_EXERCISE_:
Give back every line of the data, transcribed exactly.

Saved entries:
-----

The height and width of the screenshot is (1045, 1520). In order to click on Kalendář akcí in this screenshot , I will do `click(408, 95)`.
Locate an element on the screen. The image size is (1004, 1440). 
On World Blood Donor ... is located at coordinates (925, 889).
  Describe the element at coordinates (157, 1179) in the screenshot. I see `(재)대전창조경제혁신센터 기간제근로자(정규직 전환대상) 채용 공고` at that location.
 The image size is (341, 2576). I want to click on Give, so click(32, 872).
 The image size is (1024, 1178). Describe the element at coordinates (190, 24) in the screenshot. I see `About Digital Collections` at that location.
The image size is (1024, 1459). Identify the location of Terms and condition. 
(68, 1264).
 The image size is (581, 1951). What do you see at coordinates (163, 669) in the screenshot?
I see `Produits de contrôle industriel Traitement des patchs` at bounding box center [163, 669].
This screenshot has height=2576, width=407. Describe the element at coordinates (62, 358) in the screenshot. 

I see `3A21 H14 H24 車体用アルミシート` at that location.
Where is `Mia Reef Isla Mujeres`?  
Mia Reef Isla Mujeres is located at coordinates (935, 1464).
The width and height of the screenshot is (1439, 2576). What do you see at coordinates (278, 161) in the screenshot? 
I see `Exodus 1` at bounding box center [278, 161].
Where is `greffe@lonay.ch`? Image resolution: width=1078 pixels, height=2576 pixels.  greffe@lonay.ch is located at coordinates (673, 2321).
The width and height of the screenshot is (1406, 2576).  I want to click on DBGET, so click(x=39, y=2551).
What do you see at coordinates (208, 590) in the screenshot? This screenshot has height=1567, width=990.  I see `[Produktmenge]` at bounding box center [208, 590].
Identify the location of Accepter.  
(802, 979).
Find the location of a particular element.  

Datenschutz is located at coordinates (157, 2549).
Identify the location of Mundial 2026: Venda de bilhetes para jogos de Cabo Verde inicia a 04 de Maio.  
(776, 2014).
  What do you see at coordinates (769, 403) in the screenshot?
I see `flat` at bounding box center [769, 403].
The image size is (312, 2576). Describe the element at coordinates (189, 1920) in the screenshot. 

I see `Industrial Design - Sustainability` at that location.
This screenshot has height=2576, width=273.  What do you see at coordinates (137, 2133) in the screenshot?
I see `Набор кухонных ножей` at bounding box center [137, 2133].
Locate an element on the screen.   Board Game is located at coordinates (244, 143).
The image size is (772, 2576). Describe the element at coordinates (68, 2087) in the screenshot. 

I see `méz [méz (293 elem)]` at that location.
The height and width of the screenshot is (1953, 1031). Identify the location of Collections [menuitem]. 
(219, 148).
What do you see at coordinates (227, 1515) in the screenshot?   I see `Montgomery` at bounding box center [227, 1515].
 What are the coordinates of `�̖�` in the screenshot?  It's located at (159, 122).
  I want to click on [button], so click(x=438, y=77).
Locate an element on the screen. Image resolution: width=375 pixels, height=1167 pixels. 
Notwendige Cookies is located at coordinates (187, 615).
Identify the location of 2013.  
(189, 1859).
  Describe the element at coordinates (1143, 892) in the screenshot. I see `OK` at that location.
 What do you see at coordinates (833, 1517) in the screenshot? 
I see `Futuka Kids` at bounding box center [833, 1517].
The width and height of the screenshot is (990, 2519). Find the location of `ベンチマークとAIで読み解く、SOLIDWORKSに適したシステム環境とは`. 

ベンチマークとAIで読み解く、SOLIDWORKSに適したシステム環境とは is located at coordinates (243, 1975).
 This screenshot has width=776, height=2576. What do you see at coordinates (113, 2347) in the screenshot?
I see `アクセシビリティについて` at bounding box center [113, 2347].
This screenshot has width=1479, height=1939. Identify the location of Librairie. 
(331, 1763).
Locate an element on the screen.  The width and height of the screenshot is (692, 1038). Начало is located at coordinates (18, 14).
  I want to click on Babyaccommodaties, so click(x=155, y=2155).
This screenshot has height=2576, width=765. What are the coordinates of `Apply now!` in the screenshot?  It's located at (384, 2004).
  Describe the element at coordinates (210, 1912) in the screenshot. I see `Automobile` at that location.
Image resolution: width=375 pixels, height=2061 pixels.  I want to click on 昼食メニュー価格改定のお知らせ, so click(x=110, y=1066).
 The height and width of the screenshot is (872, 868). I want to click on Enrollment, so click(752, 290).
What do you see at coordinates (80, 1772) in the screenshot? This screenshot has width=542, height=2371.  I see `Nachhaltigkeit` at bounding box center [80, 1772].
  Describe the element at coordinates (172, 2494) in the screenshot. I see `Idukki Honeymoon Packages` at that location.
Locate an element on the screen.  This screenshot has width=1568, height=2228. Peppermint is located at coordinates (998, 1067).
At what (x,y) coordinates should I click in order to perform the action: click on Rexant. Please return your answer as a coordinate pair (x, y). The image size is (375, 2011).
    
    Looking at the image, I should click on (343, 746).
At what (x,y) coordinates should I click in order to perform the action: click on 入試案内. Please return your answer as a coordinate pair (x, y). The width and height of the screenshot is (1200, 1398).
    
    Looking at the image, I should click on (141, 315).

-----

_WRITTEN SOLUTION_:
The height and width of the screenshot is (1045, 1520). In order to click on Kalendář akcí in this screenshot , I will do `click(408, 95)`.
Locate an element on the screen. The image size is (1004, 1440). 
On World Blood Donor ... is located at coordinates (925, 889).
  Describe the element at coordinates (157, 1179) in the screenshot. I see `(재)대전창조경제혁신센터 기간제근로자(정규직 전환대상) 채용 공고` at that location.
 The image size is (341, 2576). I want to click on Give, so click(32, 872).
 The image size is (1024, 1178). Describe the element at coordinates (190, 24) in the screenshot. I see `About Digital Collections` at that location.
The image size is (1024, 1459). Identify the location of Terms and condition. 
(68, 1264).
 The image size is (581, 1951). What do you see at coordinates (163, 669) in the screenshot?
I see `Produits de contrôle industriel Traitement des patchs` at bounding box center [163, 669].
This screenshot has height=2576, width=407. Describe the element at coordinates (62, 358) in the screenshot. 

I see `3A21 H14 H24 車体用アルミシート` at that location.
Where is `Mia Reef Isla Mujeres`?  
Mia Reef Isla Mujeres is located at coordinates (935, 1464).
The width and height of the screenshot is (1439, 2576). What do you see at coordinates (278, 161) in the screenshot? 
I see `Exodus 1` at bounding box center [278, 161].
Where is `greffe@lonay.ch`? Image resolution: width=1078 pixels, height=2576 pixels.  greffe@lonay.ch is located at coordinates (673, 2321).
The width and height of the screenshot is (1406, 2576).  I want to click on DBGET, so click(x=39, y=2551).
What do you see at coordinates (208, 590) in the screenshot? This screenshot has height=1567, width=990.  I see `[Produktmenge]` at bounding box center [208, 590].
Identify the location of Accepter.  
(802, 979).
Find the location of a particular element.  

Datenschutz is located at coordinates (157, 2549).
Identify the location of Mundial 2026: Venda de bilhetes para jogos de Cabo Verde inicia a 04 de Maio.  
(776, 2014).
  What do you see at coordinates (769, 403) in the screenshot?
I see `flat` at bounding box center [769, 403].
The image size is (312, 2576). Describe the element at coordinates (189, 1920) in the screenshot. 

I see `Industrial Design - Sustainability` at that location.
This screenshot has height=2576, width=273.  What do you see at coordinates (137, 2133) in the screenshot?
I see `Набор кухонных ножей` at bounding box center [137, 2133].
Locate an element on the screen.   Board Game is located at coordinates (244, 143).
The image size is (772, 2576). Describe the element at coordinates (68, 2087) in the screenshot. 

I see `méz [méz (293 elem)]` at that location.
The height and width of the screenshot is (1953, 1031). Identify the location of Collections [menuitem]. 
(219, 148).
What do you see at coordinates (227, 1515) in the screenshot?   I see `Montgomery` at bounding box center [227, 1515].
 What are the coordinates of `�̖�` in the screenshot?  It's located at (159, 122).
  I want to click on [button], so click(x=438, y=77).
Locate an element on the screen. Image resolution: width=375 pixels, height=1167 pixels. 
Notwendige Cookies is located at coordinates (187, 615).
Identify the location of 2013.  
(189, 1859).
  Describe the element at coordinates (1143, 892) in the screenshot. I see `OK` at that location.
 What do you see at coordinates (833, 1517) in the screenshot? 
I see `Futuka Kids` at bounding box center [833, 1517].
The width and height of the screenshot is (990, 2519). Find the location of `ベンチマークとAIで読み解く、SOLIDWORKSに適したシステム環境とは`. 

ベンチマークとAIで読み解く、SOLIDWORKSに適したシステム環境とは is located at coordinates (243, 1975).
 This screenshot has width=776, height=2576. What do you see at coordinates (113, 2347) in the screenshot?
I see `アクセシビリティについて` at bounding box center [113, 2347].
This screenshot has width=1479, height=1939. Identify the location of Librairie. 
(331, 1763).
Locate an element on the screen.  The width and height of the screenshot is (692, 1038). Начало is located at coordinates (18, 14).
  I want to click on Babyaccommodaties, so click(x=155, y=2155).
This screenshot has height=2576, width=765. What are the coordinates of `Apply now!` in the screenshot?  It's located at (384, 2004).
  Describe the element at coordinates (210, 1912) in the screenshot. I see `Automobile` at that location.
Image resolution: width=375 pixels, height=2061 pixels.  I want to click on 昼食メニュー価格改定のお知らせ, so click(x=110, y=1066).
 The height and width of the screenshot is (872, 868). I want to click on Enrollment, so click(752, 290).
What do you see at coordinates (80, 1772) in the screenshot? This screenshot has width=542, height=2371.  I see `Nachhaltigkeit` at bounding box center [80, 1772].
  Describe the element at coordinates (172, 2494) in the screenshot. I see `Idukki Honeymoon Packages` at that location.
Locate an element on the screen.  This screenshot has width=1568, height=2228. Peppermint is located at coordinates (998, 1067).
At what (x,y) coordinates should I click in order to perform the action: click on Rexant. Please return your answer as a coordinate pair (x, y). The image size is (375, 2011).
    
    Looking at the image, I should click on (343, 746).
At what (x,y) coordinates should I click in order to perform the action: click on 入試案内. Please return your answer as a coordinate pair (x, y). The width and height of the screenshot is (1200, 1398).
    
    Looking at the image, I should click on (141, 315).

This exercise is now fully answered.